◆ About this exercise
Copy each record exactly and skip its pictures.
[Extracted data Boundary: Start]
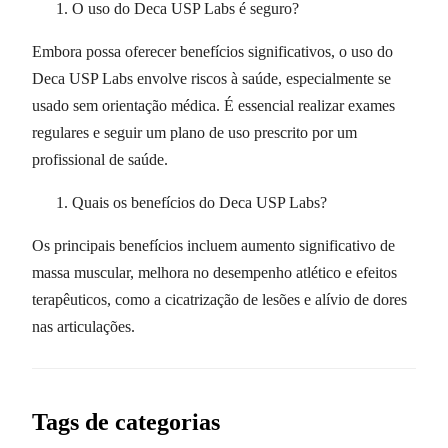
O uso do Deca USP Labs é seguro?
Embora possa oferecer benefícios significativos, o uso do
Deca USP Labs envolve riscos à saúde, especialmente se
usado sem orientação médica. É essencial realizar exames
regulares e seguir um plano de uso prescrito por um
profissional de saúde.
Quais os benefícios do Deca USP Labs?
Os principais benefícios incluem aumento significativo de
massa muscular, melhora no desempenho atlético e efeitos
terapêuticos, como a cicatrização de lesões e alívio de dores
nas articulações.
Tags de categorias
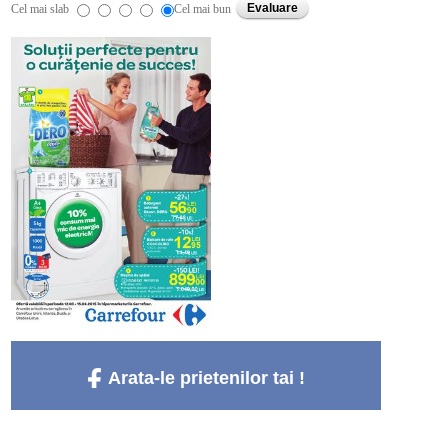
Cel mai slab
Cel mai bun
Arata-le prietenilor tai !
[Extracted data Boundary: End]
◆ Exercise output
O uso do Deca USP Labs é seguro?
Embora possa oferecer benefícios significativos, o uso do
Deca USP Labs envolve riscos à saúde, especialmente se
usado sem orientação médica. É essencial realizar exames
regulares e seguir um plano de uso prescrito por um
profissional de saúde.
Quais os benefícios do Deca USP Labs?
Os principais benefícios incluem aumento significativo de
massa muscular, melhora no desempenho atlético e efeitos
terapêuticos, como a cicatrização de lesões e alívio de dores
nas articulações.
Tags de categorias
Cel mai slab
Cel mai bun
Arata-le prietenilor tai !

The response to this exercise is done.